Under Cannon, Lima Baptist Temple also became known for its emphasis on missions and evangelism. “Rev. Cannon conducts five radio programs weekly and the mission includes partial support of 18 missionary families in foreign countries, two colleges, two orphanages, Gideons International, Pacific Garden Mission, Limaland Youth for Christ, Lima Rescue Home, WTGN radio station and several other home mission projects,” the News wrote in May 1969.

In 1971, Cannon and a 55-voice choir began a live, Sunday morning show on local television.

Cannon was an unabashed fundamentalist — “Fundamental means that you believe in right and wrong,” he told the News in 1996 — and fought for his beliefs. In November 1963, when city council was considering amending city ordinances to make it easier for teenagers to play in billiard parlors, Cannon led the opposition, calling the amendment “a detriment to our community.”

Thirty years later, Cannon joined other local pastors in an attempt to close the city’s adult bookstores. “I think it degrades,” Cannon told the News. “It is a perversion of the family. I believe God hates it. That’s why we stand against it.”

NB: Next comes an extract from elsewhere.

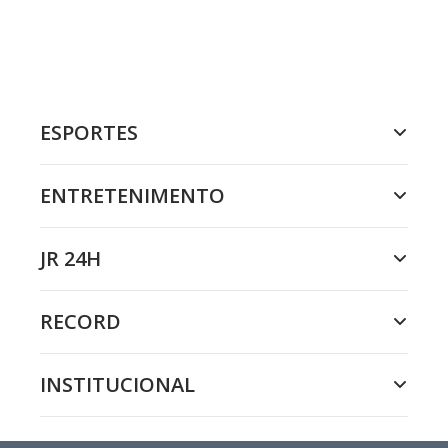
ESPORTES
ENTRETENIMENTO
JR 24H
RECORD
INSTITUCIONAL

“The Rev. Ronald B. Cannon,” the News reported Dec. 16, 2000, “officially retired as pastor for Lima Baptist Temple on Friday after nearly 40 years of service to the church. … Under his leadership the church has grown to a current membership of more than 2,000, according to information from the church.” Cannon died Feb. 11 at his home in Dothan, Alabama.

On Jan. 13, 2001, the Rev. Gary E. Hohman was named senior pastor, serving in that position until 2005. From 2005 through 2010, the Rev. Dan Wigton served as senior pastor. Dr. Charles D. Miller was named senior pastor in November 2010. The current pastor, the Rev. Al Elmore, took over in May 2013.